Support new parameter includeHistoricalMetadata for queryTableChange RPC #214

linzhou-db · 2022-11-14T21:45:24Z

A couple changes:

Support new parameter includeHistoricalMetadata for queryTableChanges.
Update the way SparkStructuredStreaming is put in user agent header.
Added two more tests on service side to verify additional metadata is only returned for queryTableChanges from spark streaming.
Update to real id in DeltaSharingRestClientSuite.scala

zsxwing · 2022-11-15T18:26:22Z

Any reason you need to change these ids? They should be deterministic?

linzhou-db · 2022-11-15T18:41:24Z

Any reason you need to change these ids? They should be deterministic?

Not often, it's just during streaming development, I wanna change the table properties of one table that's already in test, instead of creating another one. And then broke the test, which makes me wonder the id doesn't "have to" be fixed, we are more testing the e2e workflow and functionality.
I'm ok either way. If you prefer keeping the ids, I'll just fix that single test, and revert other changes in the PR.

chakankardb · 2022-11-15T23:59:09Z

I don't have a strong opinion... ok with what you and Ryan decide.

zhuansunxt · 2022-11-16T00:35:11Z

I agree with Ryan that ID should be deterministic. If we need a table with different config we should just create a new one for testing.

linzhou-db · 2022-11-16T01:35:59Z

I reverted the id changes, just fixing the failed tests.

linzhou-db · 2022-11-16T08:02:26Z

Hi all,
This change now is less about "id" in test, but more about streaming logic change. Will look forward more for approval from @chakankardb

spark/src/test/scala/io/delta/sharing/spark/TestDeltaSharingClient.scala

spark/src/test/scala/io/delta/sharing/spark/RemoteDeltaLogSuite.scala

zsxwing · 2022-11-16T18:21:56Z

server/src/test/scala/io/delta/sharing/server/DeltaSharingServiceSuite.scala

    val connection = new URL(url).openConnection().asInstanceOf[HttpsURLConnection]
    connection.setRequestProperty("Authorization", s"Bearer ${TestResource.testAuthorizationToken}")
+    if (isStreamingQuery) {
+      connection.setRequestProperty("User-Agent", "SparkStructuredStreaming")

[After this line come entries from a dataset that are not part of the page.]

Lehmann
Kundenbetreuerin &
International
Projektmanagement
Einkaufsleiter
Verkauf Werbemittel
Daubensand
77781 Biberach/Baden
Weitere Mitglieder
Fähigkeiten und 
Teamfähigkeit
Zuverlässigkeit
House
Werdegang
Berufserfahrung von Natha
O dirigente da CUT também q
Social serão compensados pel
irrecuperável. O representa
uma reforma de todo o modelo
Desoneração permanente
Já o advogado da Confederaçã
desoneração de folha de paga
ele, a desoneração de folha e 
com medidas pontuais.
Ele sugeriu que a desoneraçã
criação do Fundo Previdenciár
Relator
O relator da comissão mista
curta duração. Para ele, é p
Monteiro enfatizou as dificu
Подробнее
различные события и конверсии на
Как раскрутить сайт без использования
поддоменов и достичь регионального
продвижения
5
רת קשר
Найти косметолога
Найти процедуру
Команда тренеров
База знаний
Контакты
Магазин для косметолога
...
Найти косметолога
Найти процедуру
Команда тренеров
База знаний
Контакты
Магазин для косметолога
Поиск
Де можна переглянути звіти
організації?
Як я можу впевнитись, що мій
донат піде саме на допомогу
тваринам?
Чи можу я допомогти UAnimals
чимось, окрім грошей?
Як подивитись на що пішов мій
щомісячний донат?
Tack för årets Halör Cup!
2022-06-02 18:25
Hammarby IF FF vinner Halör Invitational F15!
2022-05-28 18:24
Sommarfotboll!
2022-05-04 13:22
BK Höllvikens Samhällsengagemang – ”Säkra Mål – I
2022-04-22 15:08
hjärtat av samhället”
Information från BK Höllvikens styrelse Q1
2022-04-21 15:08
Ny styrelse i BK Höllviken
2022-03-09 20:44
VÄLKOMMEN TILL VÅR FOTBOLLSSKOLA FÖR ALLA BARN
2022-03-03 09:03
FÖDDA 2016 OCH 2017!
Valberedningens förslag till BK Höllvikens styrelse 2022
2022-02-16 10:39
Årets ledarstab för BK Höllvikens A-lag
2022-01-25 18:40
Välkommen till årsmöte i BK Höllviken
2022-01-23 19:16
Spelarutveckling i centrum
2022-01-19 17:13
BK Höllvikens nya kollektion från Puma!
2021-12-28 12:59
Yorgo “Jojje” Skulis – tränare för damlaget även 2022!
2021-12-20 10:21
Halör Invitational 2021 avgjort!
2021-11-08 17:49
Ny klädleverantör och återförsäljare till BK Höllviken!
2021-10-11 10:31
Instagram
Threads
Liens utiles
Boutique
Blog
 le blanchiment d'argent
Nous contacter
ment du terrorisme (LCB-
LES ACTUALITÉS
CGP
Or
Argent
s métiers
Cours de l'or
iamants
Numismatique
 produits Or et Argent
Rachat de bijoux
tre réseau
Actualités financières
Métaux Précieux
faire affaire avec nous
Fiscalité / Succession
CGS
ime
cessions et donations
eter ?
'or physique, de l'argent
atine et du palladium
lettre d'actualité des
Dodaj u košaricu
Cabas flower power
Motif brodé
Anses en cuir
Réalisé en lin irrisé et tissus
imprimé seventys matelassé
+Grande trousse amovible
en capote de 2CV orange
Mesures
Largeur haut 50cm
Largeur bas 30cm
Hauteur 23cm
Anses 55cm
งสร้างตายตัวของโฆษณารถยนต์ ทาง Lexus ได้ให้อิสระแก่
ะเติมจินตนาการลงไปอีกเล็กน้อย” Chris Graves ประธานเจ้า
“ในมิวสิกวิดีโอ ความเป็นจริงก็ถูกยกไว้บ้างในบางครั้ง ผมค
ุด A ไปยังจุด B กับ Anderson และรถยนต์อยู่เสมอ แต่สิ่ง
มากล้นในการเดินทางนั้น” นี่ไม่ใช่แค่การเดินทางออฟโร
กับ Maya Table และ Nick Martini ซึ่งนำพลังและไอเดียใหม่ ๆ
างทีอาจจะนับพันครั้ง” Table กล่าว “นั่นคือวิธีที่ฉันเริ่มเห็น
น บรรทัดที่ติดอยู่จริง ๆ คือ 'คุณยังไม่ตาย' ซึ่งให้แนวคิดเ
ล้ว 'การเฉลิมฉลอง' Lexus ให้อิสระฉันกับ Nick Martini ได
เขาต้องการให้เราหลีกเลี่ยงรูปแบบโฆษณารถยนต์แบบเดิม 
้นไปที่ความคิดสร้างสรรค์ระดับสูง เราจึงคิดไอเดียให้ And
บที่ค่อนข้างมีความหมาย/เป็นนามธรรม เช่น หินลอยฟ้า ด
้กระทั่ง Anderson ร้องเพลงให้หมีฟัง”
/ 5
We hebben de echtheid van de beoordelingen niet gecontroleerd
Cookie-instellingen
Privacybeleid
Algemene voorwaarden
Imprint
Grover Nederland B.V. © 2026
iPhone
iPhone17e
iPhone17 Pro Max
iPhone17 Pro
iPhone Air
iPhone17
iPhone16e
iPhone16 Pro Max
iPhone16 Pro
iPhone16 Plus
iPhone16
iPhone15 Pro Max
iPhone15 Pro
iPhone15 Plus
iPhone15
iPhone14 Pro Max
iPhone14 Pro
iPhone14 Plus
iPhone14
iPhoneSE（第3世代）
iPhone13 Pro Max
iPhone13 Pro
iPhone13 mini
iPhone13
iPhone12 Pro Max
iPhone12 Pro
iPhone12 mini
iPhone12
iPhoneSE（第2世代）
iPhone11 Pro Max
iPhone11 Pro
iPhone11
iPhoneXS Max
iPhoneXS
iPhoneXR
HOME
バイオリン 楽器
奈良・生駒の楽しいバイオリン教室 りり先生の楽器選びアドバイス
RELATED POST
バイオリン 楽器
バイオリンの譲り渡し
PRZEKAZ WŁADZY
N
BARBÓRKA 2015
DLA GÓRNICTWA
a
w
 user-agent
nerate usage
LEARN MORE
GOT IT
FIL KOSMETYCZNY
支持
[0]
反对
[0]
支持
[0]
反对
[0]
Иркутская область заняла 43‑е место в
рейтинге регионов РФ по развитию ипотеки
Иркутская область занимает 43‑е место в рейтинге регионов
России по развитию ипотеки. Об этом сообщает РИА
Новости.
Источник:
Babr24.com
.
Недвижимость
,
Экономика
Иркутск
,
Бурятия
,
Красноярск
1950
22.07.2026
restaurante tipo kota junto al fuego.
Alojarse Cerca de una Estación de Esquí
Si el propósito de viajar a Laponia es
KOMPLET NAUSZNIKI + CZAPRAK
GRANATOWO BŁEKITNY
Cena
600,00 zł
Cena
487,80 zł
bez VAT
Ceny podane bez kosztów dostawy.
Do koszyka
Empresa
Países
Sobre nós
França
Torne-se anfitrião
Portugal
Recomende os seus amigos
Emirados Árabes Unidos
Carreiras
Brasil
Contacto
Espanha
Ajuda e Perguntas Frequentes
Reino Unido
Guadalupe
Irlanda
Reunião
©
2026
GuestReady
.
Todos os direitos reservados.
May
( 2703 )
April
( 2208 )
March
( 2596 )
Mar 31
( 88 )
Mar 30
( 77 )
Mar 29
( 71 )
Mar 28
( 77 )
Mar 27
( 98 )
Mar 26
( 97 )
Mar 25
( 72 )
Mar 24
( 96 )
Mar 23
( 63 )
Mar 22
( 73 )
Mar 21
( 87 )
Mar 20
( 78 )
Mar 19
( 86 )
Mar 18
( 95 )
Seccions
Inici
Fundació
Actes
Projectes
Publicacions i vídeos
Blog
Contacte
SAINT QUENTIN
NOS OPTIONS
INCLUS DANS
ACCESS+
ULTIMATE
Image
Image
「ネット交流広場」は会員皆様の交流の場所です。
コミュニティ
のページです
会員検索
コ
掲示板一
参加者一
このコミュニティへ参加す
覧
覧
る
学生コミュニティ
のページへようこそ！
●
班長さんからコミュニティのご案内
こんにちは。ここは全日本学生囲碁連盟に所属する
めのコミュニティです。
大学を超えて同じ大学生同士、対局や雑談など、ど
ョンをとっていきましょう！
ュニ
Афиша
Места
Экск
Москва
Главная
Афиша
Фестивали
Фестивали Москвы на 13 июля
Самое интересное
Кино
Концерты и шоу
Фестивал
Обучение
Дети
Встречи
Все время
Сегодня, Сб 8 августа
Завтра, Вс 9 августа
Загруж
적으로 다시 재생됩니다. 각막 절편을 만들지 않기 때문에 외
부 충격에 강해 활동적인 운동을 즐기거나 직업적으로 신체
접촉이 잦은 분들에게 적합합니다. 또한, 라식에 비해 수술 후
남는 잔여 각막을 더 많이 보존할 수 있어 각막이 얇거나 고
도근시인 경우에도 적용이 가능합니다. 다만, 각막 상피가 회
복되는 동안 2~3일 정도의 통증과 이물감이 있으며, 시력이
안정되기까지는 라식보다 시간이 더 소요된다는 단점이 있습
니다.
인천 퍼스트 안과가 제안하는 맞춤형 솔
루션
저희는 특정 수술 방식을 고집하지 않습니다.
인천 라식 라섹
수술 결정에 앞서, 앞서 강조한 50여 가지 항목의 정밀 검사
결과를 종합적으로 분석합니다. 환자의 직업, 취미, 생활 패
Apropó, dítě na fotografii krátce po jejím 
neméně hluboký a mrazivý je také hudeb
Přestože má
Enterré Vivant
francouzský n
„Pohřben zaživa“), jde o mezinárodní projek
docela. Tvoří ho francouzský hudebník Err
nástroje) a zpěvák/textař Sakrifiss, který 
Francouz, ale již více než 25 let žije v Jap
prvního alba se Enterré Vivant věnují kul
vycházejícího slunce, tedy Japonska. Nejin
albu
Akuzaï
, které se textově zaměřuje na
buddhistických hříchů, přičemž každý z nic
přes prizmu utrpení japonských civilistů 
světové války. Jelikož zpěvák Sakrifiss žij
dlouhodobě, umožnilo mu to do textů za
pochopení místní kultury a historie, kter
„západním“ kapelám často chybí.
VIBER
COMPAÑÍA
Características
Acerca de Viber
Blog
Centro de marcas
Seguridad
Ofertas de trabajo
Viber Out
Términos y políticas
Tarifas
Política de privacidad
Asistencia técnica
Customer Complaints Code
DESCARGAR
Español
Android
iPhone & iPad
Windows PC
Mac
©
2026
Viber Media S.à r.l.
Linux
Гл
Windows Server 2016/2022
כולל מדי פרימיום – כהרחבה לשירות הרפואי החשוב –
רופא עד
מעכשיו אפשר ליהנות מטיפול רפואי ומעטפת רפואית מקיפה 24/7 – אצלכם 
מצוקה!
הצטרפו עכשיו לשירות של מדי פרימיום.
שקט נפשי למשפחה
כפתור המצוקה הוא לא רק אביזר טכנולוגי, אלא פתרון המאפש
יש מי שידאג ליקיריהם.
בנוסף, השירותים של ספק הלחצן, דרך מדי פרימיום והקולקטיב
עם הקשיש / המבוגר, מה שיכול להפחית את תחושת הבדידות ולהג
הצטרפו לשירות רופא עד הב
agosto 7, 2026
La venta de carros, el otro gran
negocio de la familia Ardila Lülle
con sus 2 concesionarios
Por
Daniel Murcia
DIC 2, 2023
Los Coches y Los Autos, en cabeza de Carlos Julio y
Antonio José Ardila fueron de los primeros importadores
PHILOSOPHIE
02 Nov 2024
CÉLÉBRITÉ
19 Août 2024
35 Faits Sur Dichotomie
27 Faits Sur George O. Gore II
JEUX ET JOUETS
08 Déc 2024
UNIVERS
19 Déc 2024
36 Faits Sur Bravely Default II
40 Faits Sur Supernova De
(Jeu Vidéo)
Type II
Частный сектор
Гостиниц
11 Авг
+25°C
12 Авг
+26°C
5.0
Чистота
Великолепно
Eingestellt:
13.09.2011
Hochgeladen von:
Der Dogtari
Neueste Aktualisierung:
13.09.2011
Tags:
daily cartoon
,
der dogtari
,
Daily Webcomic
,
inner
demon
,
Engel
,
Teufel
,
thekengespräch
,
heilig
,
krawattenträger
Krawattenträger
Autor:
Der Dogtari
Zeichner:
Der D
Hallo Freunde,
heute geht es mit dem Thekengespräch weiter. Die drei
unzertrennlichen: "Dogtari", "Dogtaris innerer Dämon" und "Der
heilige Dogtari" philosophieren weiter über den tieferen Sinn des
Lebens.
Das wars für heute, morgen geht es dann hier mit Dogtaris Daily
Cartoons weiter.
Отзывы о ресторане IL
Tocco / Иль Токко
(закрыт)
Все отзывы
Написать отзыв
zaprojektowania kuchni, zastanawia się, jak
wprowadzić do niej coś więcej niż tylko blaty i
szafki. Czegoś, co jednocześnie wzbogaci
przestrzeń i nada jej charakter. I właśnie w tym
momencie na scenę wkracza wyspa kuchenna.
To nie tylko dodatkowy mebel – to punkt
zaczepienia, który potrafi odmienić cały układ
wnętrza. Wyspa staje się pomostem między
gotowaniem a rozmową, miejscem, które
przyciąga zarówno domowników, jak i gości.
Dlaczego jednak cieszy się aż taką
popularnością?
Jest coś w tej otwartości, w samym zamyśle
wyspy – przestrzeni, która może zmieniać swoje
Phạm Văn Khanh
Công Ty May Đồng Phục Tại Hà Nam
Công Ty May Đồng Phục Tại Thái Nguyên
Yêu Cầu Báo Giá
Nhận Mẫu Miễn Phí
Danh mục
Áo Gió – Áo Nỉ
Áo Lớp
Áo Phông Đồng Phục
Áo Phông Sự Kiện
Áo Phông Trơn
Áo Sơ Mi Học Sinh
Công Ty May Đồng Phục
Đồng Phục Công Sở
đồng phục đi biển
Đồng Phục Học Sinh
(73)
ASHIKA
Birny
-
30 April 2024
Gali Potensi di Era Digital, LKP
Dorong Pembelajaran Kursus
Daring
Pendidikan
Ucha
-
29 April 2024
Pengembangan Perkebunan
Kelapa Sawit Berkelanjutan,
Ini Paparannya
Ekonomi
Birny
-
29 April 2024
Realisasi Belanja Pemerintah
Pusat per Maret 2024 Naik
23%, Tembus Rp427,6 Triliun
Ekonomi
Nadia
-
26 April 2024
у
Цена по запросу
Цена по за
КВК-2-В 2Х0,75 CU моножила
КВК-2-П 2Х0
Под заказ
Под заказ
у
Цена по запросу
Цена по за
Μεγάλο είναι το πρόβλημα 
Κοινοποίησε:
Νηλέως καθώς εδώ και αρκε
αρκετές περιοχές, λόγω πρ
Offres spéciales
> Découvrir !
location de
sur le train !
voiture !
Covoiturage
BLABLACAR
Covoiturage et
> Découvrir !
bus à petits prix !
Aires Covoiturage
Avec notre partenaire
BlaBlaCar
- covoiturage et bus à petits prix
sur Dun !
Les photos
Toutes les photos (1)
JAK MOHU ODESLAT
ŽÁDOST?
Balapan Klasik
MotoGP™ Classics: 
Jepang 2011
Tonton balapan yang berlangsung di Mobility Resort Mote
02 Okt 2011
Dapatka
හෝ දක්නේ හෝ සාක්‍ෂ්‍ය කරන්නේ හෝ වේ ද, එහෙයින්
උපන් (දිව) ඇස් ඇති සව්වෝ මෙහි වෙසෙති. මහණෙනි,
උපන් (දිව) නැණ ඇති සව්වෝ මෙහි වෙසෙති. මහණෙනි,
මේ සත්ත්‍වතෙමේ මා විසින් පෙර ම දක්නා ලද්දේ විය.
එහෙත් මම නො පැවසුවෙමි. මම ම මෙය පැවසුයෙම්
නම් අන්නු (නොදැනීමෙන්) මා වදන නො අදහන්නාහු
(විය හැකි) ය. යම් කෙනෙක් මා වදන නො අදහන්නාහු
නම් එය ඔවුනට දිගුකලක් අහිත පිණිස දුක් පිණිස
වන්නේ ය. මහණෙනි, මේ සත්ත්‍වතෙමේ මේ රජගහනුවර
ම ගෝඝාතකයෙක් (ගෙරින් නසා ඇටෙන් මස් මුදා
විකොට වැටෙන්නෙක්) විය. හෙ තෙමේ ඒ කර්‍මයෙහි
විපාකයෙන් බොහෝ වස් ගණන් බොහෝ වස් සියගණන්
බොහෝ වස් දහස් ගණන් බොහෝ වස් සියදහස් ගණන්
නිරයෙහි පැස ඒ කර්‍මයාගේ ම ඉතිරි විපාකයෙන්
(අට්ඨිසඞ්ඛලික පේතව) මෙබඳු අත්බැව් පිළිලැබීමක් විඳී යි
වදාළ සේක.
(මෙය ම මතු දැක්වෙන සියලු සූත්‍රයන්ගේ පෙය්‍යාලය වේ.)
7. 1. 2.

What is this for? Why does the server need to know about the purpose of the client?

For the server to have different behavior based on the client(i.e., return metadata for queryTableChanges), in order to not break old client.

@chakankardb Had a discussion with Ryan, it's not a good idea to leverage user-agent for different server behavior on RPC request, I'll add a parameter such as 'returnMetadata' for queryTableChanges, and update both Databricks and OSS server/client.

user-agent can still be used for usage tracking, and gate DFF (as it will be removed eventually).

I'll update this PR and send it later.

@zsxwing Can you provide the reasoning here (for documentation)?

User-Agent is usually informational and it's weird to use it as a parameter to request different results. In addition, SparkStructuredStreaming is a special system, but our network protocol should be designed for all systems.

Another point Ryan mentioned is that for column mapping, we may also need to pass metadata to client to render dataframe correctly, which is not a streaming only use case.

… SC-115797

linzhou-db · 2022-11-17T19:22:15Z

The PR is updated with what we discussed, please review again, thanks!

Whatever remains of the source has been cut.